Task directions:
Exactly the lines from the one with "you agree to the storing of cookies on your" through the end of the data below must be set down, and no pictures with them.

____________

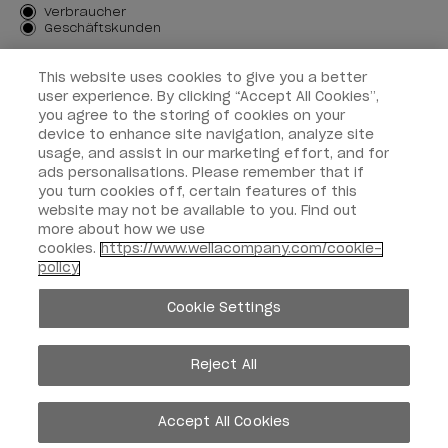
Kundenart
Verbraucher
Geschäftskunden
MICH ANMELDEN
This website uses cookies to give you a better
user experience. By clicking “Accept All Cookies”,
Kundeninformationen
you agree to the storing of cookies on your
device to enhance site navigation, analyze site
OPI & Sie
usage, and assist in our marketing effort, and for
ads personalisations. Please remember that if
you turn cookies off, certain features of this
website may not be available to you. Find out
more about how we use
cookies.
https://www.wellacompany.com/cookie-
instagram
facebook
policy
Cookie-Einstellungen
Cookie Settings
Copyright 2026, Wella Operations US LLC. Alle Rechte vorbehalten.
Reject All
Accept All Cookies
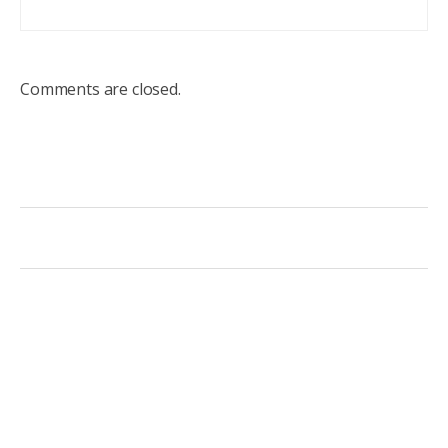
Comments are closed.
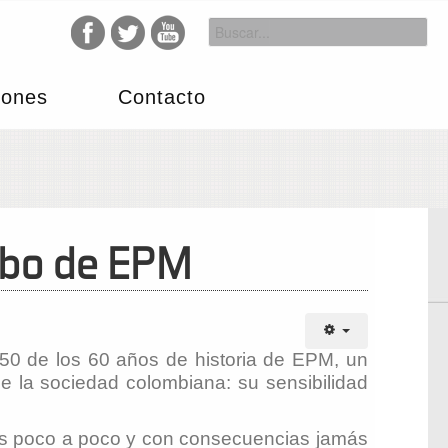
iones
Contacto
mbo de EPM
 50 de los 60 años de historia de EPM, un
e la sociedad colombiana: su sensibilidad
das poco a poco y con consecuencias jamás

____________

Result:
you agree to the storing of cookies on your
device to enhance site navigation, analyze site
OPI & Sie
usage, and assist in our marketing effort, and for
ads personalisations. Please remember that if
you turn cookies off, certain features of this
website may not be available to you. Find out
more about how we use
cookies.
https://www.wellacompany.com/cookie-
instagram
facebook
policy
Cookie-Einstellungen
Cookie Settings
Copyright 2026, Wella Operations US LLC. Alle Rechte vorbehalten.
Reject All
Accept All Cookies
Comments are closed.
iones
Contacto
mbo de EPM
 50 de los 60 años de historia de EPM, un
e la sociedad colombiana: su sensibilidad
das poco a poco y con consecuencias jamás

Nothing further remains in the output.